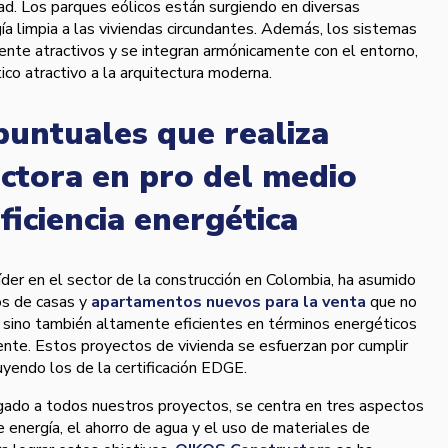
dad. Los parques eólicos están surgiendo en diversas
ía limpia a las viviendas circundantes. Además, los sistemas
ente atractivos y se integran armónicamente con el entorno,
co atractivo a la arquitectura moderna.
puntuales que realiza
ctora en pro del medio
ficiencia energética
íder en el sector de la construcción en Colombia, ha asumido
os de casas y
apartamentos nuevos para la venta
que no
, sino también altamente eficientes en términos energéticos
nte. Estos proyectos de vivienda se esfuerzan por cumplir
luyendo los de la certificación EDGE.
rgado a todos nuestros proyectos, se centra en tres aspectos
e energía, el ahorro de agua y el uso de materiales de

########

▶ Work instruction
An exact copy of the lines from the one with "os de casas y" through the final line of the entries is the whole answer.

▶ Your solution
os de casas y
apartamentos nuevos para la venta
que no
, sino también altamente eficientes en términos energéticos
nte. Estos proyectos de vivienda se esfuerzan por cumplir
luyendo los de la certificación EDGE.
rgado a todos nuestros proyectos, se centra en tres aspectos
e energía, el ahorro de agua y el uso de materiales de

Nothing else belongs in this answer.